US Federal Reserve Chair Jerome Powell. Photo: AFP / Getty Images
US Federal Reserve Chair Jerome Powell. Photo: AFP / Getty Images

US Federal Reserve hikes interest rates by 75 bp; Signals slower hikes in future

The Federal Reserve of the United States of America on Wednesday hiked key interest rates by 75 basis points.  Borrowing cost in the North American country is currently standing at 3.75-4.0 percent which is the highest level in the past 10 years.

The latest interest rate hike is part of the central bank’s plans to bring down high inflation in the country which has been severely impacting industry and day to day life of ordinary citizens. It is the fourth consecutive time, the Federal Reserve is increasing the benchmark borrowing rate by 75 basis points.

Interest rate hikes are used as a monetary policy tool to bring down cash flow in the economy which will in turn bring down demand.  Reduction in demand for goods and services will push down high inflation rates in the economy.

The energy crisis in the international market triggered by the Russian special military operation in Ukraine and the crisis in the global supply chain pushed prices of essential commodities up in major economies, causing high inflation rates. Inflation in the US remains elevated, reflecting supply and demand imbalances related to the pandemic, higher food and energy prices, and broader price pressures.

US Federal Reserve in a statement released on Wednesday blamed the Russian military operation in Ukraine for the recent economic condition across the globe. According to Feds, war is putting additional upward pressure on inflation which is disrupting economic activity on an international scale.

The US monetary policy committee anticipates that ongoing increases in the rates will be appropriate in order to attain a policy stance that is “sufficiently restrictive” to return inflation to the 2 percent target over time.

With timely intervention using monetary policy tools, US Federal Reserve plans to bring down inflation to the 2 percent target without triggering an economic recession. The monetary policy committee is also keeping note of the ongoing crisis in the labor markets in the USA where employers are not able to find enough employees to work.

In the statement, the monetary policy committee stated that it will look into the matter of future interest rate hikes after looking into the impacts of recent rate hikes on the economy.
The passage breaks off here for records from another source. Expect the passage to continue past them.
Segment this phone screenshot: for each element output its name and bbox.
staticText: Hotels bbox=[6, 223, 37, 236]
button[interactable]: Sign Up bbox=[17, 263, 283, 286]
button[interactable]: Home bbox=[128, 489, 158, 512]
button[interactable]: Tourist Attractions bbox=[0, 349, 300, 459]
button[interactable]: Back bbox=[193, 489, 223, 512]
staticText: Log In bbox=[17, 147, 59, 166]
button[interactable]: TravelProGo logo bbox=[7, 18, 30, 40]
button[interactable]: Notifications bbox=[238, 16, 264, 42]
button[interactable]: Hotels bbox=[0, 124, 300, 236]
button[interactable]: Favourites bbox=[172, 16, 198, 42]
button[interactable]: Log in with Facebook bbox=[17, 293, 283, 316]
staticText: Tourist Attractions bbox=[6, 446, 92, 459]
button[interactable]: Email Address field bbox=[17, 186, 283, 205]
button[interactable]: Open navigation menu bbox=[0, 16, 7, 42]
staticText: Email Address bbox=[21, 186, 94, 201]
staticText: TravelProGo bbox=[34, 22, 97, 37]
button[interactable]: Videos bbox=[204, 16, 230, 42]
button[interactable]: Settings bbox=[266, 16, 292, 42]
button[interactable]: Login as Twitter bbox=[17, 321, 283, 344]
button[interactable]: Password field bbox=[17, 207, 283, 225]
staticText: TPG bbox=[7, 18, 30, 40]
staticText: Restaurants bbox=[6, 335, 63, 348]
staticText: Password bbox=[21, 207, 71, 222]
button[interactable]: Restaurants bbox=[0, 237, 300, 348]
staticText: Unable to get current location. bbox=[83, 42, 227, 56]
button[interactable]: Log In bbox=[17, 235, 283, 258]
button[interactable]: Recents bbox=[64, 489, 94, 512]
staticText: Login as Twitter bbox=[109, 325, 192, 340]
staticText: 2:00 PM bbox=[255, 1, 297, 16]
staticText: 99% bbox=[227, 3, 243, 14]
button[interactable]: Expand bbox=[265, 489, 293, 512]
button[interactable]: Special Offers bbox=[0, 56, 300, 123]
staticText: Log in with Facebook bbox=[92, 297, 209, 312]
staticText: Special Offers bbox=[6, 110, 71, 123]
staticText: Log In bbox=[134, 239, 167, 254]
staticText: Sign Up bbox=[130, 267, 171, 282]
It also said that the committee is prepared with all monetary policy tools to take any corrective measures in case the target of the monetary policy committee might trigger an economic situation that is highly risky in nature.

The Gross Domestic Product of the US economy returned to a path of growth after two-quarters of regrowth, thus taking the country out of a recession technically. During the third quarter, the GDP of the United States grew at an annual rate of 2.6 percent.